Simulation
Withe a simulation it is possible to study the various effects of the refraction, dispersion and the alignment of the hour axis. The description should make the beginning easier because the usage of the program and the interpretation of the results needs some knowledge.
Today the properties of a real telescope designs are investigated by means of ray tracing. These programs give answers to the question: what happens to a point like source in the focal plane of a real world telescope under an ideal sky.
Here I do the complement and answer the question: what happens to a point like sources in the focal plane of an ideal diffraction limited telescope under real sky conditions.
Bringing these two aspects together we get a comprehensive picture of the star image in the focal plane.
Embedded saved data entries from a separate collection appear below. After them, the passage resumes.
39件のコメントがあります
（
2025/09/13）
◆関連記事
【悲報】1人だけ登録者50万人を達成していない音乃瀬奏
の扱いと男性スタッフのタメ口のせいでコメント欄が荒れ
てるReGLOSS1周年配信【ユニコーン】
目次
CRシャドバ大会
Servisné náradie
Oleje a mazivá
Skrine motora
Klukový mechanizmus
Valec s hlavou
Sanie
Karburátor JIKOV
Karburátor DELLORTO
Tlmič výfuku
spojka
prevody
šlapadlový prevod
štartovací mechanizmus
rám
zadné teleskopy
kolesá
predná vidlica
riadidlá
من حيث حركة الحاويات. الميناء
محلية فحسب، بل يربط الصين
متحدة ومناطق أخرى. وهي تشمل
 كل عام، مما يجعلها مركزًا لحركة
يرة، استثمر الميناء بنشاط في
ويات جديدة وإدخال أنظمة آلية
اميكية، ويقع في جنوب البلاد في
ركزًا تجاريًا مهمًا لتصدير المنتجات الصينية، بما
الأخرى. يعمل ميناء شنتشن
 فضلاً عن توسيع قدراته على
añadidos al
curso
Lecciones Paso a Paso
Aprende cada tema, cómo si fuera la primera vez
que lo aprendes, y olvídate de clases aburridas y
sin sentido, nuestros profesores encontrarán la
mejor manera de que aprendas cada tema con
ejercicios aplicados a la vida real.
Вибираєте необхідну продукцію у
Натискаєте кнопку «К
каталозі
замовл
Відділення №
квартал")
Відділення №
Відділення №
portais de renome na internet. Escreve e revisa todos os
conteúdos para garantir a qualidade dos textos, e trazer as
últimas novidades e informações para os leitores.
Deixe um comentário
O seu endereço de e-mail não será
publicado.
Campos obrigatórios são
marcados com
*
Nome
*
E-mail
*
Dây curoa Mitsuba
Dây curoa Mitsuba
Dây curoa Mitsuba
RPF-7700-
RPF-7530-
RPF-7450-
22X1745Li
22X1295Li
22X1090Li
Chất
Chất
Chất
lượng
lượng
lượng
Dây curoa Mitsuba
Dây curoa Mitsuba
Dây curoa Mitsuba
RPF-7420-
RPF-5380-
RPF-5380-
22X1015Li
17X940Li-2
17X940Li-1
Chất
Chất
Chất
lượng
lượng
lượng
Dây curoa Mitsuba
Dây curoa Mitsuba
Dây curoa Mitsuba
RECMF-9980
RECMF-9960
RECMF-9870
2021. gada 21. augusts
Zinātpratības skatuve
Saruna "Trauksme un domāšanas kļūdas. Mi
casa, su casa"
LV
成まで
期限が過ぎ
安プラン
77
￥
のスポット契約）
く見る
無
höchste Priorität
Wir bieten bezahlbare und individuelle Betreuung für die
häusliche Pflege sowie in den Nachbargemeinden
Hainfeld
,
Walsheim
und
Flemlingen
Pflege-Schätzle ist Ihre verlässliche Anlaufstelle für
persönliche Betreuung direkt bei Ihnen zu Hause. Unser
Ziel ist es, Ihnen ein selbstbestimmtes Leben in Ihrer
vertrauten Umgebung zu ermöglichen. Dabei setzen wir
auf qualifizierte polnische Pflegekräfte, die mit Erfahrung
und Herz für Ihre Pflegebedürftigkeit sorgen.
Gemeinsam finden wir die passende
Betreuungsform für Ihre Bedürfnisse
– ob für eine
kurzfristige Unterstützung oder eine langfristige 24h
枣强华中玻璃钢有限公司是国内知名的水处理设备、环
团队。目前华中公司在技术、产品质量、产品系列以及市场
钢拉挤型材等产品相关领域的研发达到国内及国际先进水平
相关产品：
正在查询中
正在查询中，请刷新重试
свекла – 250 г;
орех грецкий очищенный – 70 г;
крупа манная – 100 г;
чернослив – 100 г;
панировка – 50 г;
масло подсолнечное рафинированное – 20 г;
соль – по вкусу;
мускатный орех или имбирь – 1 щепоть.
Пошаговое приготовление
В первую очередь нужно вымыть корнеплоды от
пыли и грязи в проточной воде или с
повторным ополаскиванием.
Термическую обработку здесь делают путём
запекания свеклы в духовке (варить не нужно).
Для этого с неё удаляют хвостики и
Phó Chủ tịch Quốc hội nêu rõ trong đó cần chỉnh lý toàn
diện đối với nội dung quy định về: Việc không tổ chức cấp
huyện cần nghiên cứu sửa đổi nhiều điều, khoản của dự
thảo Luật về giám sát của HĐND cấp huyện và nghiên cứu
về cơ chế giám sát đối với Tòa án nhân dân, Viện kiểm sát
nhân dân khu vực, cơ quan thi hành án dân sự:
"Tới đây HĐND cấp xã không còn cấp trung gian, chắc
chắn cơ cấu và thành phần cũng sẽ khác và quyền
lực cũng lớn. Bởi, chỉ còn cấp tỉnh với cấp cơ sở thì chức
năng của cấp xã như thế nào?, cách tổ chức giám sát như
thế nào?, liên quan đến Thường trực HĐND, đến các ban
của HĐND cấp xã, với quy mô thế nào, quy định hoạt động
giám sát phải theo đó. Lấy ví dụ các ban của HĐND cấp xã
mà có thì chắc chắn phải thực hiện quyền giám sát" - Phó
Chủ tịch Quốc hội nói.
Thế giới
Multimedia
Both animated GIFs below show how the trails of 25 stars which are located on a regular grid with an edge length of 1 degree depend on the exposure time. The simulated photograph is guided in the center at the wavelength of 550 nm (yellow pixel). The blue and the red trail corresponds to the wavelength of 450 and 650 nm (three color mode). The declination of the field center was -10 degree and at the beginning the local hour angel was 3h. The exposure time was 6 hours in steps of 30 minutes. The scale bar at the lower left has a length of 2.5 arcsecond and belongs to the star trails which are magnified by a factor of 120 in order making them visible. The star trails are larger than the resolution of the objective (20 cm diameter). Even if the exposure time is cut down to of 30 minutes the effects of the refraction and dispersion are easily seen in the first animated photograph. The field rotation and the field compression are visible as well. The figure corresponds to the analytically calculated star trails after H.H. Turner.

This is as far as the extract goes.